Is the furlough scheme masking the real economic impact of the pandemic?

Written by Susannah Streeter, senior investment and markets analyst, Hargreaves Lansdown

It’s become increasingly clear that the government’s Coronavirus job retention scheme is masking the damage wreaked by the pandemic on jobs and the wider economy. The three months between April and June will be remembered as an unprecedented period of inactivity. The whole of the UK was under lockdown and the restrictions only began to significantly ease towards the end of the quarter.

Today’s ONS data from the Labour Force Survey reflects the impact of the government’s furlough scheme on the labour market as the research shows only a slight decrease in the number of households with all adults in employment and a small decline in workless households*, as the jobs of more than one in four UK workers were mothballed.

However, during the same period the UK economy also fell into a steep recession with GDP tumbling by 20.4%, double the rate in the US, and second only to Spain in Europe. The unwinding of the furlough scheme has been followed by announcements of significant job losses across multiple sectors, particularly travel and retail.

Given the challenges facing the UK economy we expect this trend to continue and the next sets of ONS data to more accurately reflect the number of households without work.

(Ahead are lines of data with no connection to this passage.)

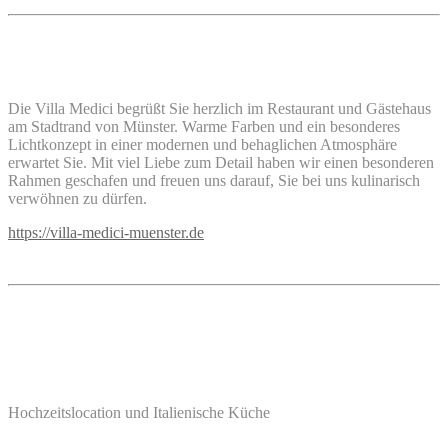
Die Villa Medici begrüßt Sie herzlich im Restaurant und Gästehaus
am Stadtrand von Münster. Warme Farben und ein besonderes
Lichtkonzept in einer modernen und behaglichen Atmosphäre
erwartet Sie. Mit viel Liebe zum Detail haben wir einen besonderen
Rahmen geschafen und freuen uns darauf, Sie bei uns kulinarisch
verwöhnen zu dürfen.
https://villa-medici-muenster.de
Hochzeitslocation und Italienische Küche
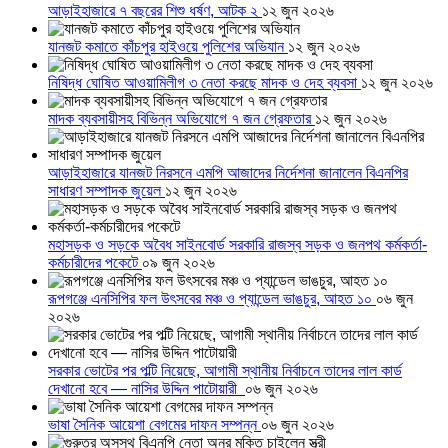
আড়াইহাজারে ৭ বছরের শিশু ধর্ষণ, আটক ২
১২ জুন ২০২৬
যানজট কমাতে কাঁচপুর হাইওয়ে পুলিশের অভিযান
১২ জুন ২০২৬
নিষিদ্ধ ঘোষিত আওয়ামিলীগ ৩ নেতা করছে মাদক ও দেহ ব্যবসা
১২ জুন ২০২৬
মাদক ব্যবসায়ীসহ বিভিন্ন অভিযোগে ৭ জন গ্রেফতার
১২ জুন ২০২৬
আড়াইহাজারে যানজট নিরসনে এমপি আজাদের নির্দেশনা জানালেন বিএনপির
সাধারণ সম্পাদক জুয়েল
১২ জুন ২০২৬
মহাসড়ক ও সড়কে অবৈধ সাইনবোর্ড সরকারি রাজস্ব সড়ক ও জনপথ কর্মকর্তা-
কর্মচারীদের পকেটে
০৯ জুন ২০২৬
রূপগঞ্জে এনসিপির ফল উৎসবের মঞ্চ ও প্যান্ডেল ভাঙচুর, আহত ১০
০৬ জুন
২০২৬
সরকার ভোটের পর পল্টি নিয়েছে, আগামী স্থানীয় নির্বাচনে তাদের লাল কার্ড
দেখানো হবে — নাসির উদ্দিন পাটোয়ারী
০৬ জুন ২০২৬
ভাষা সৈনিক আয়েশা বেগমের দাফন সম্পন্ন
০৬ জুন ২০২৬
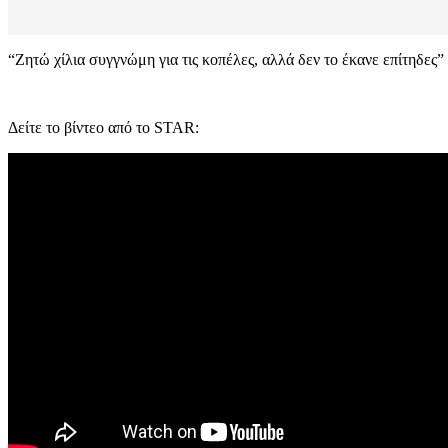
“Ζητώ χίλια συγγνώμη για τις κοπέλες, αλλά δεν το έκανε επίτηδες”
Δείτε το βίντεο από το STAR:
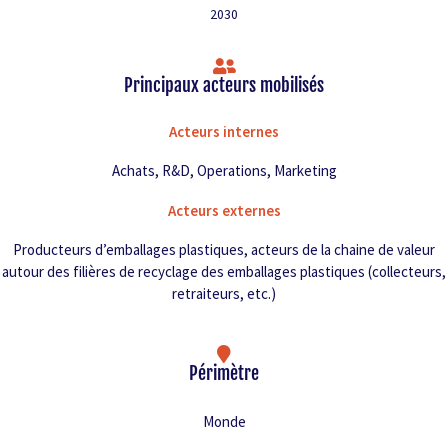
2030
Principaux acteurs mobilisés
Acteurs internes
Achats, R&D, Operations, Marketing
Acteurs externes
Producteurs d’emballages plastiques, acteurs de la chaine de valeur
autour des filières de recyclage des emballages plastiques (collecteurs,
retraiteurs, etc.)
Périmètre
Monde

  • *Compared to the most recent quarterly data available. Between October and December 2019, 12.8 million (60.6%) of the 21.1 million households in the UK were classed as working. A further 5.5 million (25.9%) were classed as mixed and 2.8 million (13.5%) classed as workless.
  • Within the 13.5% of workless households, 85.9% of those were economically inactive (with nobody in the household participating in the labour market).

 ONS statistics

  • Of the estimated 20.9 million households (where at least one member is aged 16 to 64 years) in the UK, 12.5 million (59.6%) had all household members aged 16 years and over in employment during April to June 2020.
  • There were an estimated 5.7 million households (27.3%) with a mix of at least one working and one workless adult.
  • There were an estimated 2.7 million households (13.1%) where no member of the household was in employment.